Jack Halberstam, Professor of English and American Studies and Ethnicity, and Director of the Center for Feminist Research, University of Southern California

Jack Halberstam works in the areas of popular, visual, and queer culture with an emphasis on subcultures. His publications include: Skin Shows: Gothic Horror and the Technology of Monsters (U Minnesota, 1995), In a Queer Time and Place: Transgender Bodies, Subcultural Lives (NYU, 2005), The Queer Art of Failure (Duke UP, 2011), Gaga Feminism: Sex, Gender, and the End of Normal (2012), among others.  In Female Masculinity (Duke UP, 1998), Halberstam argued that female masculinities are forms of social identity and cultural practice whose performances demonstrate the constructedness of masculinity, and which destabilize the relation of masculinity to male embodiment. Halberstam coauthored with Del LaGrace Volcano a photo/essay book, The Drag King Book (1999), with Ira Livingston, an anthology, Posthuman Bodies (1995), and with David Eng and José Esteban Muñoz, a special issue of Social Text, titled What’s Queer about Queer Studies Now? (Duke UP, 2005). 

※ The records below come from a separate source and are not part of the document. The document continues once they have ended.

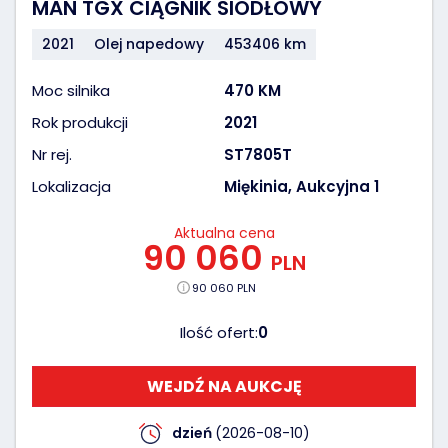
MAN TGX CIĄGNIK SIODŁOWY
2021
Olej napedowy
453406 km
Moc silnika
470 KM
Rok produkcji
2021
Nr rej.
ST7805T
Lokalizacja
Miękinia, Aukcyjna 1
Aktualna cena
90 060
PLN
90 060 PLN
Ilość ofert:
0
WEJDŹ NA AUKCJĘ
dzień
(2026-08-10)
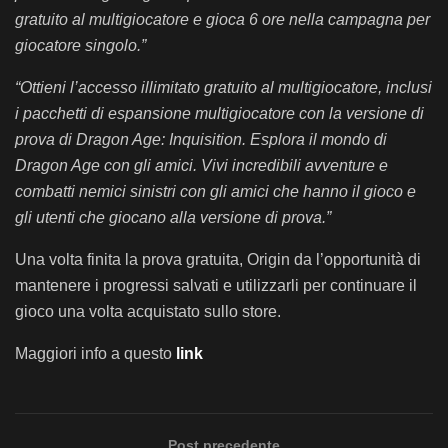
gratuito al multigiocatore e gioca 6 ore nella campagna per
giocatore singolo.”
“Ottieni l’accesso illimitato gratuito al multigiocatore, inclusi
i pacchetti di espansione multigiocatore con la versione di
prova di Dragon Age: Inquisition. Esplora il mondo di
Dragon Age con gli amici. Vivi incredibili avventure e
combatti nemici sinistri con gli amici che hanno il gioco e
gli utenti che giocano alla versione di prova.”
Una volta finita la prova gratuita, Origin da l’opportunità di
mantenere i progressi salvati e utilizzarli per continuare il
gioco una volta acquistato sullo store.
Maggiori info a questo
link
Post precedente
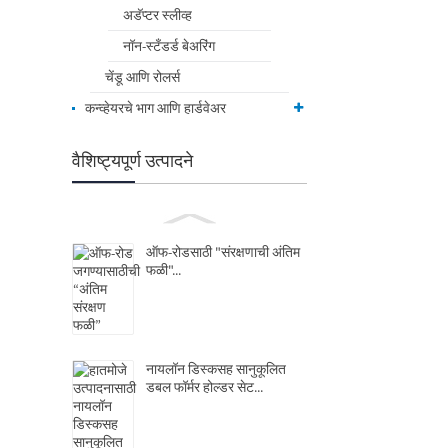
अडॅप्टर स्लीव्ह
नॉन-स्टँडर्ड बेअरिंग
चेंडू आणि रोलर्स
कन्व्हेयरचे भाग आणि हार्डवेअर
वैशिष्ट्यपूर्ण उत्पादने
ऑफ-रोडसाठी "संरक्षणाची अंतिम
फळी"...
नायलॉन डिस्कसह सानुकूलित
डबल फॉर्मर होल्डर सेट...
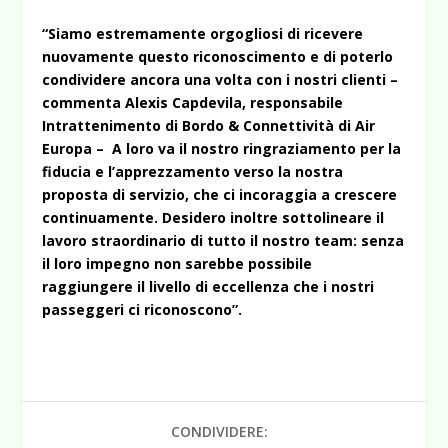
“Siamo estremamente orgogliosi di ricevere
nuovamente questo riconoscimento e di poterlo
condividere ancora una volta con i nostri clienti –
commenta Alexis Capdevila, responsabile
Intrattenimento di Bordo & Connettività di Air
Europa – A loro va il nostro ringraziamento per la
fiducia e l’apprezzamento verso la nostra
proposta di servizio, che ci incoraggia a crescere
continuamente. Desidero inoltre sottolineare il
lavoro straordinario di tutto il nostro team: senza
il loro impegno non sarebbe possibile
raggiungere il livello di eccellenza che i nostri
passeggeri ci riconoscono”.
CONDIVIDERE:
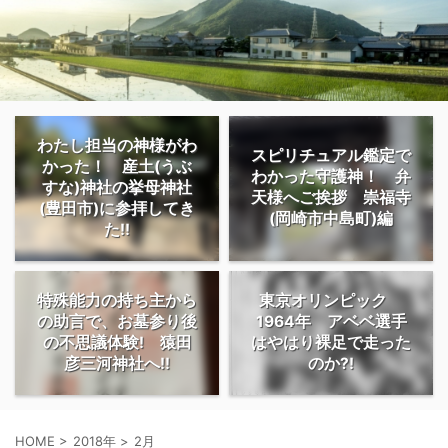
わたし担当の神様がわ
スピリチュアル鑑定で
かった！ 産土(うぶ
わかった守護神！ 弁
すな)神社の挙母神社
天様へご挨拶 崇福寺
(豊田市)に参拝してき
(岡崎市中島町)編
た!!
特殊能力の持ち主から
東京オリンピック
の助言で、お墓参り後
1964年 アベベ選手
の不思議体験! 猿田
はやはり裸足で走った
彦三河神社へ!!
のか?!
HOME
>
2018年
>
2月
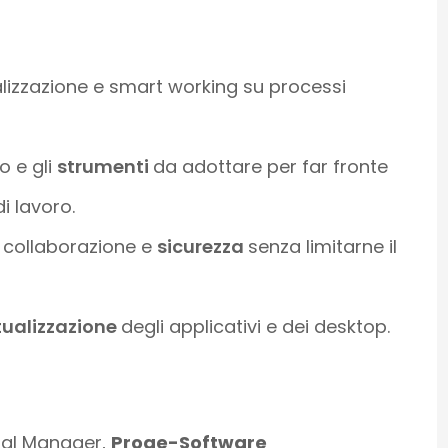
lizzazione e smart working su processi
o e gli
strumenti
da adottare per far fronte
i lavoro.
 collaborazione e
sicurezza
senza limitarne il
tualizzazione
degli applicativi e dei desktop.
ral Manager,
Proge-Software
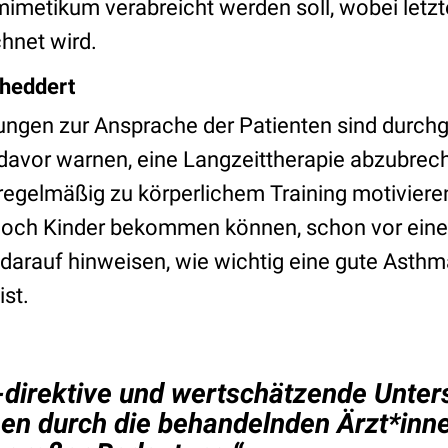
metikum verabreicht werden soll, wobei letzte
hnet wird.
rheddert
ngen zur Ansprache der Patienten sind durchg
 davor warnen, eine Langzeittherapie abzubrec
 regelmäßig zu körperlichem Training motiviere
 noch Kinder bekommen können, schon vor eine
arauf hinweisen, wie wichtig eine gute Asthma
st.
t-direktive und wertschätzende Unter
nen durch die behandelnden Ärzt*inne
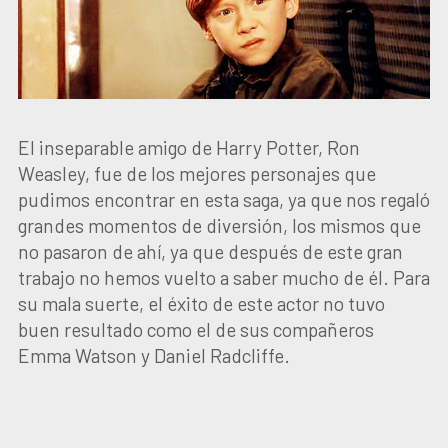
El inseparable amigo de Harry Potter, Ron
Weasley, fue de los mejores personajes que
pudimos encontrar en esta saga, ya que nos regaló
grandes momentos de diversión, los mismos que
no pasaron de ahí, ya que después de este gran
trabajo no hemos vuelto a saber mucho de él. Para
su mala suerte, el éxito de este actor no tuvo
buen resultado como el de sus compañeros
Emma Watson y Daniel Radcliffe.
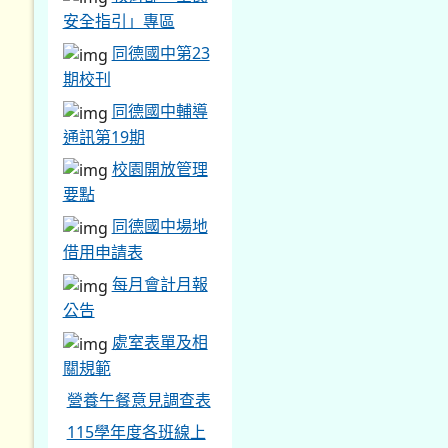
安全指引」專區
同德國中第23
期校刊
同德國中輔導
通訊第19期
校園開放管理
要點
同德國中場地
借用申請表
每月會計月報
公告
處室表單及相
關規範
營養午餐意見調查表
115學年度各班線上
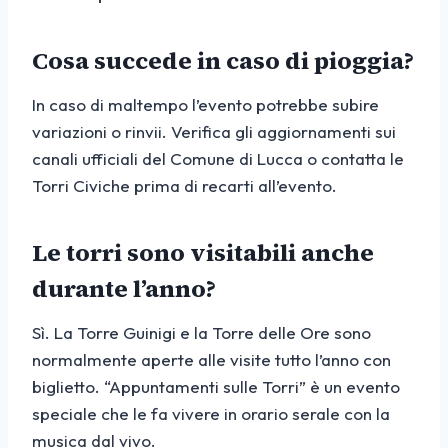
Cosa succede in caso di pioggia?
In caso di maltempo l’evento potrebbe subire
variazioni o rinvii. Verifica gli aggiornamenti sui
canali ufficiali del Comune di Lucca o contatta le
Torri Civiche prima di recarti all’evento.
Le torri sono visitabili anche
durante l’anno?
Sì. La Torre Guinigi e la Torre delle Ore sono
normalmente aperte alle visite tutto l’anno con
biglietto. “Appuntamenti sulle Torri” è un evento
speciale che le fa vivere in orario serale con la
musica dal vivo.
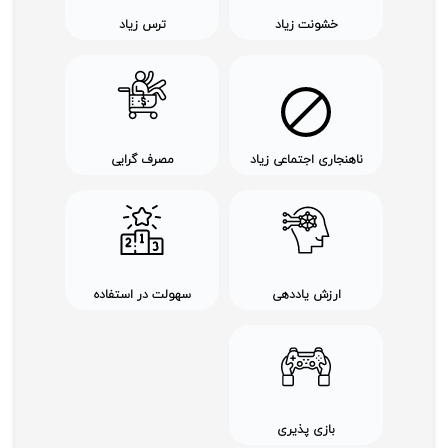
خشونت زیاد
ترس زیاد
ناهنجاری اجتماعی زیاد
مصرف گرایی
ارزش یاددهی
سهولت در استفاده
بازی پذیری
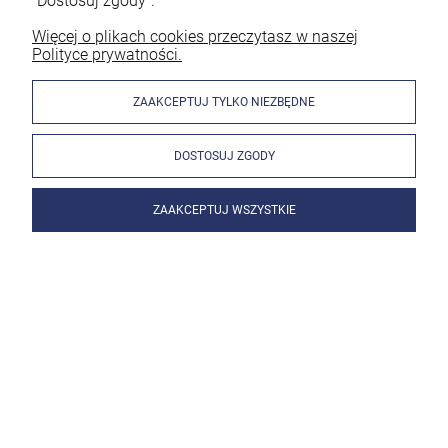
"Dostosuj zgody".
Więcej o plikach cookies przeczytasz w naszej
Polityce prywatności.
ZAAKCEPTUJ TYLKO NIEZBĘDNE
DOSTOSUJ ZGODY
ZAAKCEPTUJ WSZYSTKIE
Sherman Zacisk biegunowy masowy spawarki 300A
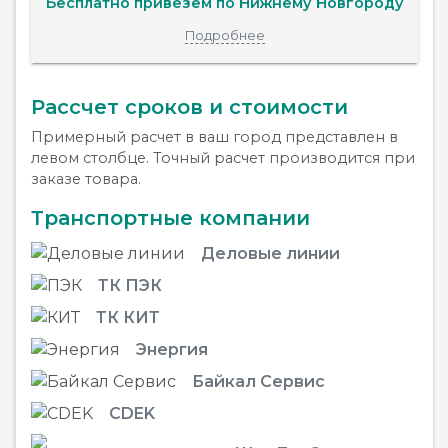
Бесплатно привезем по Нижнему Новгороду
Подробнее
Рассчет сроков и стоимости
Примерный расчет в ваш город представлен в
левом столбце. Точный расчет производится при
заказе товара.
Транспортные компании
Деловые линии
ТК ПЭК
ТК КИТ
Энергия
Байкал Сервис
CDEK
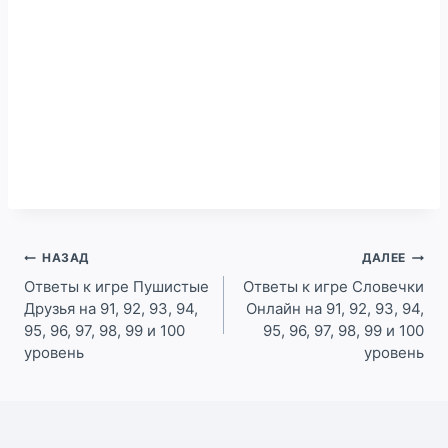
Навигация
НАЗАД
ДАЛЕЕ
по
Ответы к игре Пушистые
Ответы к игре Словечки
Друзья на 91, 92, 93, 94,
Онлайн на 91, 92, 93, 94,
записям
95, 96, 97, 98, 99 и 100
95, 96, 97, 98, 99 и 100
уровень
уровень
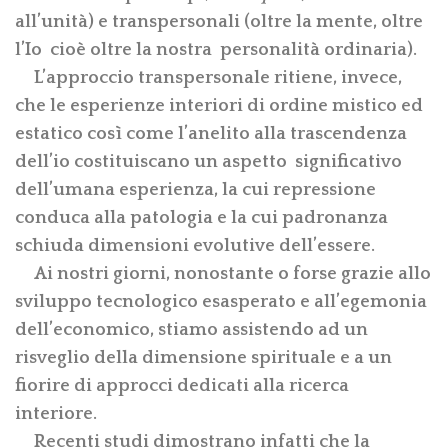
all’unità) e transpersonali (oltre la mente, oltre
l’Io
cioè oltre la nostra
personalità ordinaria).
L’approccio transpersonale ritiene, invece,
che le esperienze interiori di ordine mistico ed
estatico così come l’anelito alla trascendenza
dell’io costituiscano un aspetto
significativo
dell’umana esperienza, la cui repressione
conduca alla patologia e la cui padronanza
schiuda dimensioni evolutive dell’essere.
Ai nostri giorni, nonostante o forse grazie allo
sviluppo tecnologico esasperato e all’egemonia
dell’economico, stiamo assistendo ad un
risveglio della dimensione spirituale e a un
fiorire di approcci dedicati alla ricerca
interiore.
Recenti studi dimostrano infatti che la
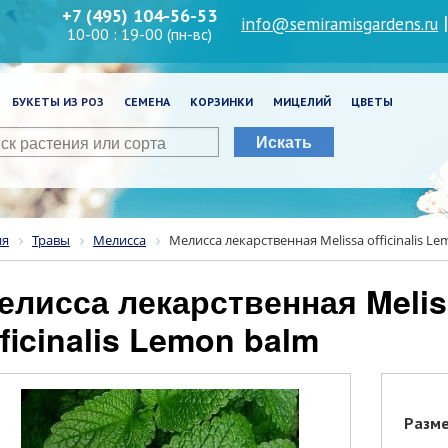
+7 (495) 104-56-53
info@semiramisgardens.ru
10-00 : 19-00 (пн-вс)
БУКЕТЫ ИЗ РОЗ
СЕМЕНА
КОРЗИНКИ
МИЦЕЛИЙ
ЦВЕТЫ
Искать
ия
Травы
Мелисса
Мелисса лекарственная Melissa officinalis L
fficinalis Lemon balm
Разм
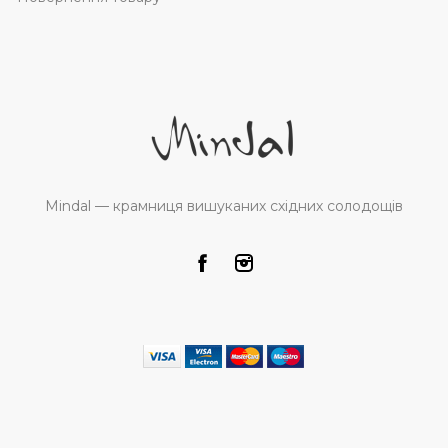
Mindal — крамниця вишуканих східних солодощів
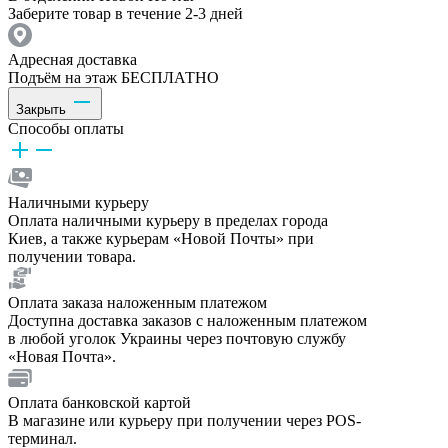
Заберите товар в течение 2-3 дней
Адресная доставка
Подъём на этаж БЕСПЛАТНО
Закрыть
Способы оплаты
Наличными курьеру
Оплата наличными курьеру в пределах города
Киев, а также курьерам «Новой Почты» при
получении товара.
Оплата заказа наложенным платежом
Доступна доставка заказов с наложенным платежом
в любой уголок Украины через почтовую службу
«Новая Почта».
Оплата банковской картой
В магазине или курьеру при получении через POS-
терминал.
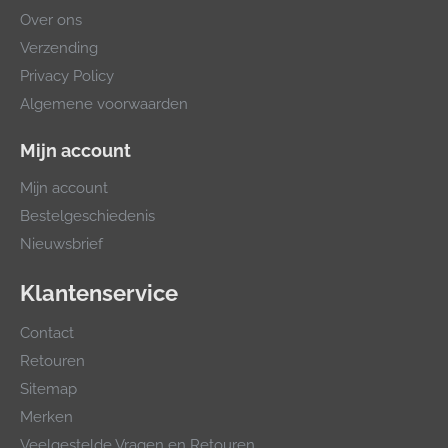
Over ons
Verzending
Privacy Policy
Algemene voorwaarden
Mijn account
Mijn account
Bestelgeschiedenis
Nieuwsbrief
Klantenservice
Contact
Retouren
Sitemap
Merken
Veelgestelde Vragen en Retouren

Moderator: Lisa Lowe, Professor of English and American Studies, Tufts University

Lisa Lowe works in the fields of comparative literature, American Studies, Asian American Studies and the cultural politics of colonialism and migration.  She has authored books on orientalism, immigration and globalization. Her current work, The Intimacies of Four Continents, is a study of settler colonialism, transatlantic African slavery, and the East Indies and China trades, as the conditions for modern liberalism, forthcoming from Duke University Press in 2015. 



 About Feminisms Unbound

This Consortium for Graduate Studies in Gender, Culture, Women, and Sexuality (GCWS) initiative, Feminisms Unbound, is an annual event series featuring debates that focus on feminist concerns, theories, and practices in this contemporary moment.  This series is intended to foster conversations and community among Boston-area feminist intellectuals and activists. The series, in its open configuration, endeavors to allow the greatest measure of engagement across multiple disciplinary trajectories, and a full array of feminist investments.  

The event organizers, GCWS affiliated faculty Kimberly Juanita Brown, Visiting Scholar in Gender Studies, Pembroke Center, Brown University, Lisa Lowe, Professor of English and American Studies, Tufts University, and Jyoti Puri, Professor of Sociology, Simmons College, have programmed four topic-based discussions in this series.